§ TASK TO CARRY OUT:
Which lines run from the one containing "Kokosflocken machen den" through the end of the material? Reproduce them exactly.

§ AVAILABLE DATA:
----

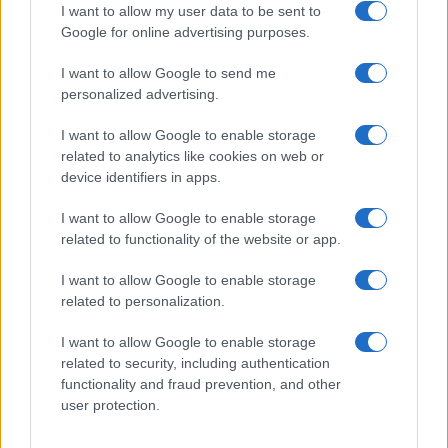
I want to allow my user data to be sent to
NEWS
Google for online advertising purposes.
I want to allow Google to send me
personalized advertising.
I want to allow Google to enable storage
related to analytics like cookies on web or
device identifiers in apps.
I want to allow Google to enable storage
related to functionality of the website or app.
I want to allow Google to enable storage
Papa Leone a Santa Maria degli Angeli: migliaia di
related to personalization.
giovani per il meeting francescano
Edoardo Castellucci · 7 Ago 2026
I want to allow Google to enable storage
related to security, including authentication
NEWS
functionality and fraud prevention, and other
user protection.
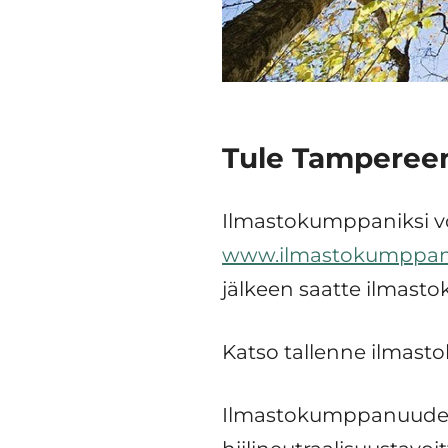
Tule Tamperee
Ilmastokumppaniksi vo
www.ilmastokumppanu
jälkeen saatte ilmast
Katso tallenne ilmas
Ilmastokumppanuudessa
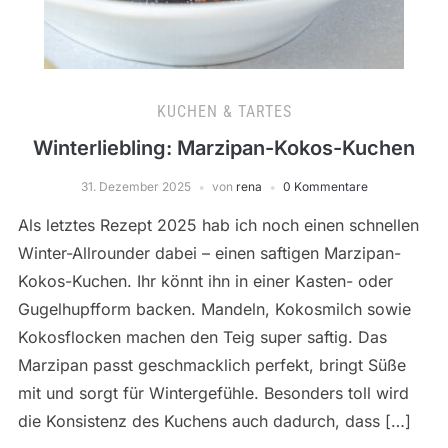
KUCHEN & TARTES
Winterliebling: Marzipan-Kokos-Kuchen
31. Dezember 2025
von
rena
0 Kommentare
Als letztes Rezept 2025 hab ich noch einen schnellen
Winter-Allrounder dabei – einen saftigen Marzipan-
Kokos-Kuchen. Ihr könnt ihn in einer Kasten- oder
Gugelhupfform backen. Mandeln, Kokosmilch sowie
Kokosflocken machen den Teig super saftig. Das
Marzipan passt geschmacklich perfekt, bringt Süße
mit und sorgt für Wintergefühle. Besonders toll wird
die Konsistenz des Kuchens auch dadurch, dass […]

----

§ ANSWER TO THIS PROBLEM:
Kokosflocken machen den Teig super saftig. Das
Marzipan passt geschmacklich perfekt, bringt Süße
mit und sorgt für Wintergefühle. Besonders toll wird
die Konsistenz des Kuchens auch dadurch, dass […]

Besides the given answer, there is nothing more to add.